A atitude do Presidente da República, ao longo do seu mandato, tem sido a de apelar ao bom-senso e ao diálogo. Reiteramos, nesta ocasião, a necessidade de saber encontrar as melhores soluções de entendimento e a adoção de postura de sentido de Estado entre os diversos atores políticos. Há que respeitar as instituições e saber dialogar. Só através de uma inequívoca aderência aos procedimentos próprios da democracia estaremos a contribuir para a dissipação das tensões entretanto acumuladas.
Precisamos de recuperar o papel de cada ator político e desbloquear reformas estruturantes que vêm sendo adiadas com graves prejuízos para a competitividade da economia, para o progresso social e para a qualidade de vida dos cidadãos. Refiro-me, em particular, às reformas do Estado, à saúde, à educação, aos transportes e às relações externas. Para um pequeno Estado arquipelágico como Cabo Verde, estas matérias exigem consensos amplos. As nossas decisões devem ser tomadas com rigor, transparência, responsabilidade e respeito pela legalidade, evitando ruturas que se traduzam em descontinuidade ou regressão nos serviços essenciais.
Também a sociedade civil, a juventude e a nossa diáspora devem ser chamadas a este esforço coletivo. A vitalidade da democracia não se esgota nos partidos e nas instituições: precisa da energia crítica dos jovens, da participação ativa das organizações cívicas, da criatividade dos agentes culturais e do contributo único da diáspora.

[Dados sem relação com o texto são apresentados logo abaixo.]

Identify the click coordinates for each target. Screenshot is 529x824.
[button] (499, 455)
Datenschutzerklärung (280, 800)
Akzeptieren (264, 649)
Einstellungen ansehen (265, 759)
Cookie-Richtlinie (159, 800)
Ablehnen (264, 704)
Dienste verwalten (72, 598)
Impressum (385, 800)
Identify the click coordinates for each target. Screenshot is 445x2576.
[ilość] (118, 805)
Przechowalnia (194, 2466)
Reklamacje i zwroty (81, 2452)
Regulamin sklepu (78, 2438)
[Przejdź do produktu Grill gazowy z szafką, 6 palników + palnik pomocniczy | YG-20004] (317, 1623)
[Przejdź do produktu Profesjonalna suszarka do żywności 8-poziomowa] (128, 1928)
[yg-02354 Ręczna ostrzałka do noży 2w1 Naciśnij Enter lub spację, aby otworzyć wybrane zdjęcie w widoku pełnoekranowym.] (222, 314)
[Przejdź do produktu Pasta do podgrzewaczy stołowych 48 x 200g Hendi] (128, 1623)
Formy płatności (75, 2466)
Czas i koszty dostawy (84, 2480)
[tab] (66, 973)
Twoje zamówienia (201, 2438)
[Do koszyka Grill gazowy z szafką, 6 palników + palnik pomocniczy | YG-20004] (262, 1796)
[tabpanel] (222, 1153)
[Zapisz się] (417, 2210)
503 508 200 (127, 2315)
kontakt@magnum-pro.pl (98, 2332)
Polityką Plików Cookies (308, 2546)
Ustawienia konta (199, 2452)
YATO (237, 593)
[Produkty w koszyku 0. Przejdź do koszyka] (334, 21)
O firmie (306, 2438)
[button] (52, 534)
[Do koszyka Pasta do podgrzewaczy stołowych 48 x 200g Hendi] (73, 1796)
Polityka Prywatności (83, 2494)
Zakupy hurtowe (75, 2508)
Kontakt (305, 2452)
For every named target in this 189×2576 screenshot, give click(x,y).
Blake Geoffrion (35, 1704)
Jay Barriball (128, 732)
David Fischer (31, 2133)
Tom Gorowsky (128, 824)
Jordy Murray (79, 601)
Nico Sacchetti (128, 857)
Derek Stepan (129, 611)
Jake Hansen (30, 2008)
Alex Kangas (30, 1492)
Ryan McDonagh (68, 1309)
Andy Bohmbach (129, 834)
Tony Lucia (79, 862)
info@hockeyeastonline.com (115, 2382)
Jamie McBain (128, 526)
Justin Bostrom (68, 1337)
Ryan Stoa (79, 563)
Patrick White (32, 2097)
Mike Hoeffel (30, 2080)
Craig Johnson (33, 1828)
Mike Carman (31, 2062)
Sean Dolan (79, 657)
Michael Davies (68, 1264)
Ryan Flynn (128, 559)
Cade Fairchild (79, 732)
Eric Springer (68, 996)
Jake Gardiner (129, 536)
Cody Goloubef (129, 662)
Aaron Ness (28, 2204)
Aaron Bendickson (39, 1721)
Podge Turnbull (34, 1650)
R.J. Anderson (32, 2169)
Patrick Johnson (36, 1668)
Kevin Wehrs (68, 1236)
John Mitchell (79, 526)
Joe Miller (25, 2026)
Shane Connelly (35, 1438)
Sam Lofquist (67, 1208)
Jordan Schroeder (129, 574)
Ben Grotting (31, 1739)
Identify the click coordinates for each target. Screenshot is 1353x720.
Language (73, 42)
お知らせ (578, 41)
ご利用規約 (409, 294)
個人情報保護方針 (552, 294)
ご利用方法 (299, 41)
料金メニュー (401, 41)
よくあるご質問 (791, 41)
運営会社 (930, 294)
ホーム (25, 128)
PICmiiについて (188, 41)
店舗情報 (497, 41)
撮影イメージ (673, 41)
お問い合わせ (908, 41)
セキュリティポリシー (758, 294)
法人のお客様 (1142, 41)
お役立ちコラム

Só através do envolvimento de todos poderemos cultivar um ambiente de serenidade e compromisso com Cabo Verde, que fortaleça a confiança mútua e prepare o país para os grandes desafios do futuro.
Concluo reiterando o meu apelo ao diálogo e ao consenso. Um apelo pungente à união de todos, nas ilhas e na diáspora, em torno do que é essencial. Só assim poderemos resgatar a credibilidade da política e dos políticos, revitalizar a democracia, reafirmar o nosso compromisso com as liberdades fundamentais e acelerar o processo de transformação rumo à prosperidade. Cabo Verde precisa de atores políticos assertivos, generosos e comprometidos com as verdadeiras causas do país e com o devir coletivo. Cabo Verde precisa de cidadãos que, no pleno gozo dos seus direitos, participam plenamente na vida da República, com espirito crítico e forte engajamento cívico. Cabo Verde de uma sociedade civil autónoma e largamente empenhada nas grandes causas nacionais. Juntos, podemos!
É este o compromisso que devemos assumir perante as gerações presentes e vindouras: um Cabo Verde mais unido, mais justo e mais confiante no seu destino comum.